EXERCISE: Look below for the line with "イバルの弱さであってチェンソーマン当時はスパイまだ" and the line with "TENTANG KAMI"; repeat exactly those two lines and all lines between them, but no pictures.
** Opening INFORMATION SHOWN block **
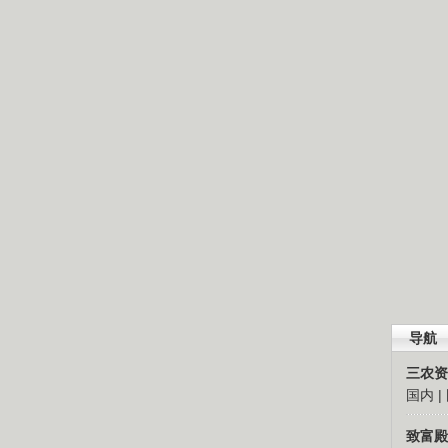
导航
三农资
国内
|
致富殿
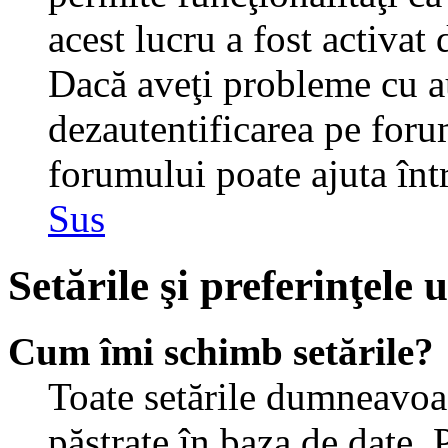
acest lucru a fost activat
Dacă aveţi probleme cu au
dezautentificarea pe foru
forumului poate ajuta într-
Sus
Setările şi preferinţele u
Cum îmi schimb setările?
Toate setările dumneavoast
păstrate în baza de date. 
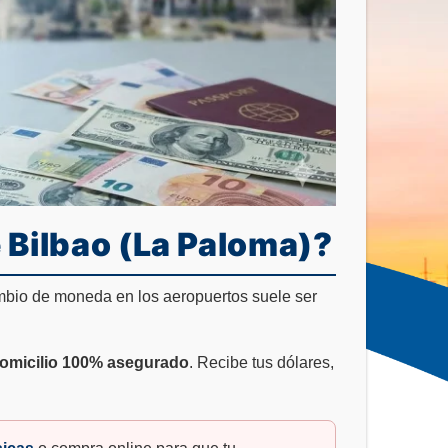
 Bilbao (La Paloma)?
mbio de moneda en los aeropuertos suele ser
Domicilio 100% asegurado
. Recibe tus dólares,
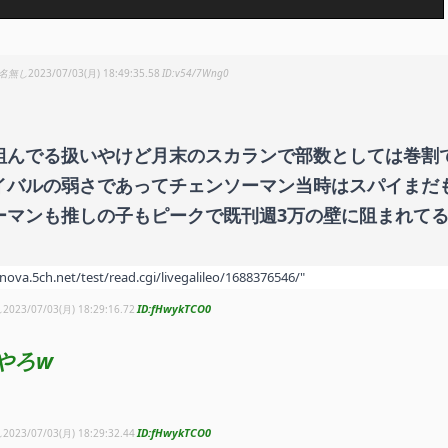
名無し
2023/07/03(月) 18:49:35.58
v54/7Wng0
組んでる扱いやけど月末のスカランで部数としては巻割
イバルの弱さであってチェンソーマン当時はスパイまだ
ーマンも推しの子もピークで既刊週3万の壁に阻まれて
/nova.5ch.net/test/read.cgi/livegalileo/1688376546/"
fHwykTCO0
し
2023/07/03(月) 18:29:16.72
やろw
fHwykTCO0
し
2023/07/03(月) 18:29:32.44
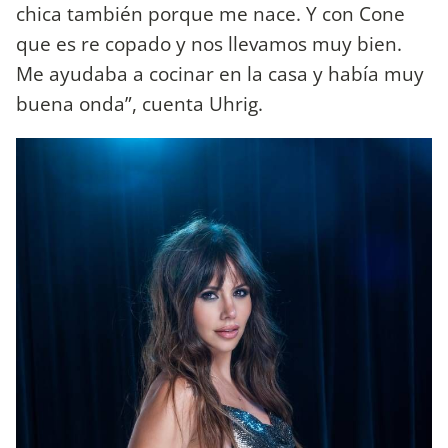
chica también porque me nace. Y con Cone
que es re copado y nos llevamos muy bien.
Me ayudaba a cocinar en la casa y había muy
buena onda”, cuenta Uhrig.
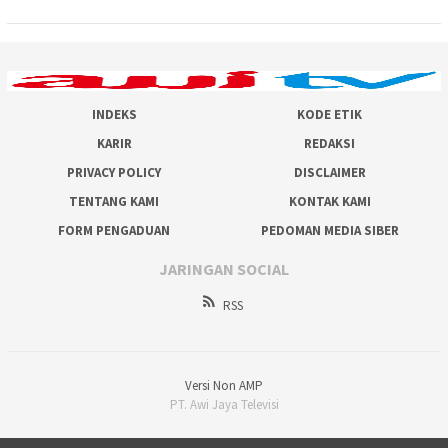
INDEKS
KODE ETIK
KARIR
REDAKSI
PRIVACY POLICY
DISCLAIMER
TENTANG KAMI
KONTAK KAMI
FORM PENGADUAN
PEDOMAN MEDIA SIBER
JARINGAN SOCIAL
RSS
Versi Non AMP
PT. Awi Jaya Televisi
** Closing INFORMATION SHOWN block **
RESPONSE TO THE EXERCISE:
イバルの弱さであってチェンソーマン当時はスパイまだ
ーマンも推しの子もピークで既刊週3万の壁に阻まれて
/nova.5ch.net/test/read.cgi/livegalileo/1688376546/"
fHwykTCO0
し
2023/07/03(月) 18:29:16.72
やろw
fHwykTCO0
し
2023/07/03(月) 18:29:32.44
chica también porque me nace. Y con Cone
que es re copado y nos llevamos muy bien.
Me ayudaba a cocinar en la casa y había muy
buena onda”, cuenta Uhrig.
INDEKS
KODE ETIK
KARIR
REDAKSI
PRIVACY POLICY
DISCLAIMER
TENTANG KAMI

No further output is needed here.